It was 66 years ago today.
On the morning of May 27, 1960, Turkey woke up to the sound of tanks. The army seized power. However, the Democrat Party had come to power on May 14, 1950 with the votes of the people. For the first time in Turkey, the one-party system that thought it owned the state had been defeated at the ballot box.
But some centers in this country never believed that the nation's choice was enough.
After 10 years, an elected prime minister was put on trial along with his ministers. It was not enough; he was executed.
Today, still no one has been able to put in their conscience the feeling that “those courts were fair”. Because it was not about law, it was about power.
May 27th was not just a coup d'état.
May 27 is the date when the shadow of “tutelage” was cast over the ballot box in Turkey.
Since then, democracy has always been lacking in this country. Elections were held but a stick was always held over the elected ones. Sometimes the military, sometimes the judiciary, sometimes the bureaucracy, sometimes the media were used to try to regulate politics.
The sad thing is that even those who criticized May 27 for years started to use the same tutelary language when they came to power. Because most of the time in this country, the issue was not democracy, but who would control the power.
Real democracy is not just about the ballot box.

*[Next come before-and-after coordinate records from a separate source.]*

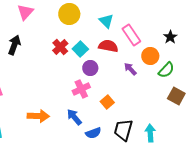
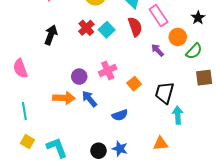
black arrow: (14, 45) -> (51, 35), moved
red semicircle: (108, 46) -> (135, 27), turned 60
purple circle: (90, 68) -> (79, 77), moved
brown square: (176, 96) -> (204, 78), turned -36
blue arrow: (74, 117) -> (89, 99), moved
black trapezoid: (123, 130) -> (165, 93), moved

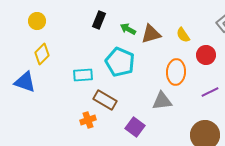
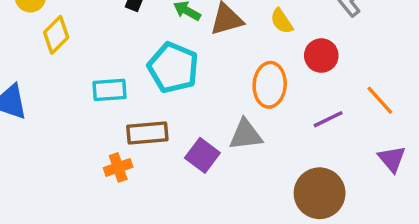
yellow diamond: (42, 54) -> (56, 35), moved
brown rectangle: (105, 100) -> (147, 133), turned -35
purple square: (135, 127) -> (202, 155), moved

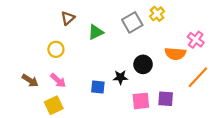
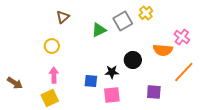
green triangle: (96, 32) -> (99, 30), moved
brown arrow: (30, 81) -> (15, 83), moved
pink arrow: (58, 81) -> (54, 75), turned -133
pink square: (141, 101) -> (112, 95), moved

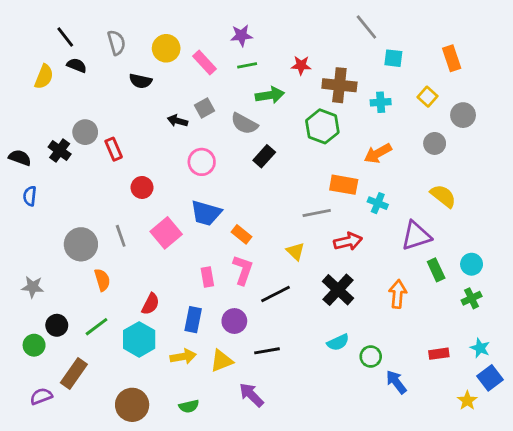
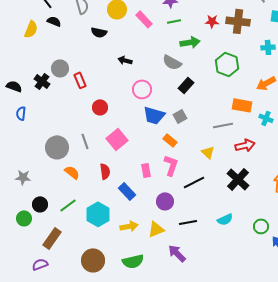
brown cross: (339, 85) -> (238, 21), moved
gray square: (204, 108) -> (180, 116), moved
blue trapezoid: (206, 213) -> (154, 115), moved
orange semicircle: (102, 280) -> (72, 172), turned -35
red semicircle: (151, 304) -> (105, 171), moved, turned -35
blue rectangle: (193, 320) -> (127, 191), moved, turned -54
cyan semicircle: (338, 342) -> (225, 219), moved
purple semicircle: (41, 396) -> (40, 264), moved
green semicircle: (189, 406) -> (133, 261), size x1.5

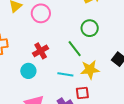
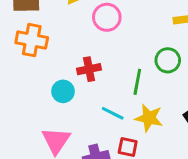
green line: (75, 49) -> (137, 82), turned 30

True democracy is when the law, not the gun, speaks against the elected.
Not purging people because they don't like the idea.
Not to turn the state into the farm of a group, party or ideology.
66 years have passed.
If Turkey is still talking about coups, if there are still concerns that the law works according to the individual, if people still live in fear of “what will happen to me tomorrow”, then democracy is still incomplete in this country.
Without understanding May 27th, it is impossible to understand Turkey's democracy problem. Because that day not only a government was overthrown, but also the nation's trust in the ballot box was severely damaged.